DEVELOPMENT OF THE CLIENT-SIDE PART OF A MULTIPLAYER KEYBOARD TRAINER USING REACT AND WEBSOCKET TECHNOLOGIES

Introduction. The increasing volume of digital communication and the spread of
remote work and learning enhance the importance of keyboard typing skills. This competence is
essential not only for IT professionals but for a wide range of users: students, office workers,
journalists, and researchers. Specialized typing trainers with feedback on speed and accuracy are a
proven tool for developing this skill. However, most available solutions either focus exclusively on
individual practice without a social component or provide multiplayer mode without comprehensive
session analytics and personalized interface.

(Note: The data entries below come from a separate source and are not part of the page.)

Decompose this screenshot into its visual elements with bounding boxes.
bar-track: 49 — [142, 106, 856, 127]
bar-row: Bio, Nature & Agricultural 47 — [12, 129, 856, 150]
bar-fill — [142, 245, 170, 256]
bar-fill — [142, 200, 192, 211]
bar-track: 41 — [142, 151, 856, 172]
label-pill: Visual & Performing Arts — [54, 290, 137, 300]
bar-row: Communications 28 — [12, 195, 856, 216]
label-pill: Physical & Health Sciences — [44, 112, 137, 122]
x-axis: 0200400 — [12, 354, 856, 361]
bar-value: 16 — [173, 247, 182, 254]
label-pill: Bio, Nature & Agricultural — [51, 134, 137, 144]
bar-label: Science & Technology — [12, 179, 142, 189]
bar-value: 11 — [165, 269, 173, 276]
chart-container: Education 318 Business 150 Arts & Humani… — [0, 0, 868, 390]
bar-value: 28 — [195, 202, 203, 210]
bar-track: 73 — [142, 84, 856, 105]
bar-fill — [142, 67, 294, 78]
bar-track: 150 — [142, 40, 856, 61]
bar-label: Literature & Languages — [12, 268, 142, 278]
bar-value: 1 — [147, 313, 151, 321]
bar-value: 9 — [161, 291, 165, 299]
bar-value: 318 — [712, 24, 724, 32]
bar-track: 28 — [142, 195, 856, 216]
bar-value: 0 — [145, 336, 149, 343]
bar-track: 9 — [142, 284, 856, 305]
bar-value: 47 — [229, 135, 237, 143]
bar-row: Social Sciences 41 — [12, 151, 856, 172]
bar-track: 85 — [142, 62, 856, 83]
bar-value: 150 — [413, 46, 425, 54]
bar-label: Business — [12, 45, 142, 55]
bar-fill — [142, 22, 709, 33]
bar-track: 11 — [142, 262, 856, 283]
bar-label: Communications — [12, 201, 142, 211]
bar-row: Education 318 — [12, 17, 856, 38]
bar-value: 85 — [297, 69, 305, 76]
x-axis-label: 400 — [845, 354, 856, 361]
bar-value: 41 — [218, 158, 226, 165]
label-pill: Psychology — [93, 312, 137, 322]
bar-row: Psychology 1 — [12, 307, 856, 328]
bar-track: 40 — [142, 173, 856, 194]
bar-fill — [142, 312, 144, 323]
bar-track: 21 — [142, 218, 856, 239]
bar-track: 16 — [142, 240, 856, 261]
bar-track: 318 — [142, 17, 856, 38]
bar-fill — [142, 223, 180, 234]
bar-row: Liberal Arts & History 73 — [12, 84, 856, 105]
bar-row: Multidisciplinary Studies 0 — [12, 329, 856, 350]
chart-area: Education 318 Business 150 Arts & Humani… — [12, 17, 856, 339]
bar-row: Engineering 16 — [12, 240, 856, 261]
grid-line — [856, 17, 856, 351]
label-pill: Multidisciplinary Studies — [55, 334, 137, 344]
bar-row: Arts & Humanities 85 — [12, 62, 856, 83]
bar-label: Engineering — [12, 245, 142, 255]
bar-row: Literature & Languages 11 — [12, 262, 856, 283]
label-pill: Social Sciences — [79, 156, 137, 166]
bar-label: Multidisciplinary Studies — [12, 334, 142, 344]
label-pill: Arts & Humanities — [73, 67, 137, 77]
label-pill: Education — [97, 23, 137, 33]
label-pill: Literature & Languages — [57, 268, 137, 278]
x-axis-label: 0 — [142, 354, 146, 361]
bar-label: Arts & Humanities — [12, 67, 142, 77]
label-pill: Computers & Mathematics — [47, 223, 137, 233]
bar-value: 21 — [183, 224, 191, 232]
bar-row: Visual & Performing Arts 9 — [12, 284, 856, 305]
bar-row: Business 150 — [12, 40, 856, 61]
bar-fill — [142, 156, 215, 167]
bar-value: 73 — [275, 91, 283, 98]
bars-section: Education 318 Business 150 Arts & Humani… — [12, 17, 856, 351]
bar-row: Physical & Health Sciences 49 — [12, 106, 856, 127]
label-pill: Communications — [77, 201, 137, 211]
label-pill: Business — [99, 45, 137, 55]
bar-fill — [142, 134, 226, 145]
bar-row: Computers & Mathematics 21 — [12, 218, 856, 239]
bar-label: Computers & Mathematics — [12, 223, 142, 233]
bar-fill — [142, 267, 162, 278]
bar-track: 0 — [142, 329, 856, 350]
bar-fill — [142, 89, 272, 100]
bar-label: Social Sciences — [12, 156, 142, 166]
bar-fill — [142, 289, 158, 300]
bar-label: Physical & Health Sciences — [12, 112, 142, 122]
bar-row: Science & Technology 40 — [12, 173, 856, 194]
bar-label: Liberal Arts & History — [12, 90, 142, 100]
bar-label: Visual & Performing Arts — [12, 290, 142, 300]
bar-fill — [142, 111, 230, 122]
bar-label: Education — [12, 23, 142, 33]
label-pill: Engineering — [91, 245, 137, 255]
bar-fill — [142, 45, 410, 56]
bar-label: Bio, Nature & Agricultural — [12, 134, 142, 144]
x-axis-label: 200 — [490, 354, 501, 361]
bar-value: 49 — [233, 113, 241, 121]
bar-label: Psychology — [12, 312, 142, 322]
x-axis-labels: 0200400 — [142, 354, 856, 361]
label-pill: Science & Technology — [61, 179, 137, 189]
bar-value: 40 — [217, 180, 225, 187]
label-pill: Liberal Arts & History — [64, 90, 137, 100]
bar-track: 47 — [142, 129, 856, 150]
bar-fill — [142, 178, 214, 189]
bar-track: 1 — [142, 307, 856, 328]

From a technical perspective, a real-time multiplayer
trainer presents challenges not present in individual trainers: synchronous state transmission with
minimal latency, correct handling of player connections and disconnections, concurrent server
resource access, and a responsive interface.

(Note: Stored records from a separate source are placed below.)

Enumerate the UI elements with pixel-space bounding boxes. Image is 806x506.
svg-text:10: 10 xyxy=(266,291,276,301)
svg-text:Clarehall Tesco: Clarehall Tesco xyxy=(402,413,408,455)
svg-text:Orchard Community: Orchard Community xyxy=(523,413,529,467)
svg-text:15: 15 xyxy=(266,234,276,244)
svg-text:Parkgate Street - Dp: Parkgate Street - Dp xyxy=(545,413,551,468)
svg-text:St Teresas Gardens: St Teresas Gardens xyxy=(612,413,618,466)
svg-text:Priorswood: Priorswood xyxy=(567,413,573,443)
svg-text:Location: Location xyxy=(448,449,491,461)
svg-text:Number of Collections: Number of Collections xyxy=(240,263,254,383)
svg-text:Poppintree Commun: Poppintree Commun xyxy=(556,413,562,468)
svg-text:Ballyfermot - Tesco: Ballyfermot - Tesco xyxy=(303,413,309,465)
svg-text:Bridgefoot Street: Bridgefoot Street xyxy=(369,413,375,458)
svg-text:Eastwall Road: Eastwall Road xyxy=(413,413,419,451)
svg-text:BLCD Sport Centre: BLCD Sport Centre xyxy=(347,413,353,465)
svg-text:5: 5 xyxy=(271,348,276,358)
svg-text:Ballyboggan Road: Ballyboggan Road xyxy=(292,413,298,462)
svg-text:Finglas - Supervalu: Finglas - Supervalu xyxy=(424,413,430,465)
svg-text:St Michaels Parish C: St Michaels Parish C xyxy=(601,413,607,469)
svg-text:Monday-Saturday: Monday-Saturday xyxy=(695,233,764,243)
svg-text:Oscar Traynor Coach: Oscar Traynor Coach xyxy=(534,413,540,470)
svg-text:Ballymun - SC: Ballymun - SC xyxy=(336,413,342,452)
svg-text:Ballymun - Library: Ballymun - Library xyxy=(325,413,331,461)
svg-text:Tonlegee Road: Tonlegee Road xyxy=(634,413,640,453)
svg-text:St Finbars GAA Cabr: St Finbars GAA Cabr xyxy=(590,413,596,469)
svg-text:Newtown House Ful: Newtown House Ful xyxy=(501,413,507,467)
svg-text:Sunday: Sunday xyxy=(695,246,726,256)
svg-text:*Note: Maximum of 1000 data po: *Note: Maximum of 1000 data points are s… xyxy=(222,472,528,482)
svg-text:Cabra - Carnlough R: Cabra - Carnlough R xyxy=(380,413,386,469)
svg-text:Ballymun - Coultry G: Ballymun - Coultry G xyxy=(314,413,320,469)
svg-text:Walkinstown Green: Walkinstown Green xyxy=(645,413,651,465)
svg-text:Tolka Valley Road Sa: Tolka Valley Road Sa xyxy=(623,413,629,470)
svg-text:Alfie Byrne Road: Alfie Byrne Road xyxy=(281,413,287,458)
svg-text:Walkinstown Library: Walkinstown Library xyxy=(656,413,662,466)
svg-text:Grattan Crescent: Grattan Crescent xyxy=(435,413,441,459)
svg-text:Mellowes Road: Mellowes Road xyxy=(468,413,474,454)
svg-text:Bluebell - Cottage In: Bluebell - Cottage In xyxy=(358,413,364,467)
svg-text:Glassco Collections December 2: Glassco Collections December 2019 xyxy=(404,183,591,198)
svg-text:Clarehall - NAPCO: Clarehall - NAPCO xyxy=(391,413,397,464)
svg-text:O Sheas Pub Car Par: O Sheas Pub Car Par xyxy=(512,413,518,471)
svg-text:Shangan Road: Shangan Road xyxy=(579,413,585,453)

Purpose. The aim of this work is to develop the client-side part of a multiplayer keyboard
trainer using the technology stack of React.js, TypeScript, TailwindCSS, and ActionCable/WebSocket,
enabling real-time competitions, user authentication, and session result analytics.
Results. A comparative analysis of three popular keyboard trainer web applications –
TypingClub, Nitro Type, and 10FastFingers – was conducted. The analysis revealed that none of these
solutions combines real-time multiplayer, detailed session analytics in graphical form, personalized
interface with theme switching, and modern authentication mechanisms. Based on this, the
requirements for the developed application were defined.
The client-side is implemented as a Single Page Application (SPA) using React.js with hooks
and the Context API for state management. TypeScript provides compile-time type safety, which is
especially important for WebSocket message structures. TailwindCSS enables dynamic theme
switching across five color schemes without separate CSS files. ActionCable over the WebSocket
protocol (RFC 6455) ensures low-latency bidirectional communication between game participants.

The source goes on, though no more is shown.